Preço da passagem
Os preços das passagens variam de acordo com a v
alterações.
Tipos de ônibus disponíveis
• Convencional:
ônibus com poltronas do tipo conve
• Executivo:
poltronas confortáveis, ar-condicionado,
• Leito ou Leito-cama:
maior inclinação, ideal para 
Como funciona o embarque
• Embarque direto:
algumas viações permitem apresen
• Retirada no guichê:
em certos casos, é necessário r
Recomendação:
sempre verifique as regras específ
* * *
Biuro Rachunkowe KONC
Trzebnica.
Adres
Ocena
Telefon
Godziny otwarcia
* * *
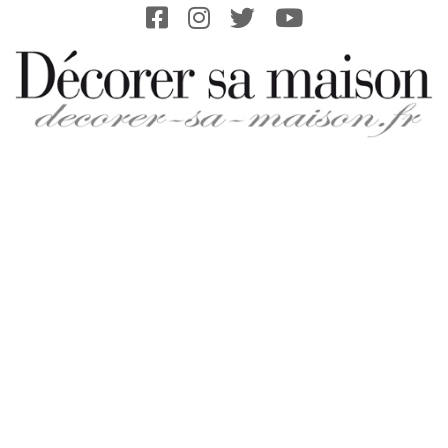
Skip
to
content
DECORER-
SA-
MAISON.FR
* * *
- [WHAT YOU HAVE TO DO]:
Only lines containing the word "ônibus" should appear in the answer, and every such line from the records above must be there.

- [RESPONSE TO THE EXERCISE]:
Tipos de ônibus disponíveis
ônibus com poltronas do tipo conve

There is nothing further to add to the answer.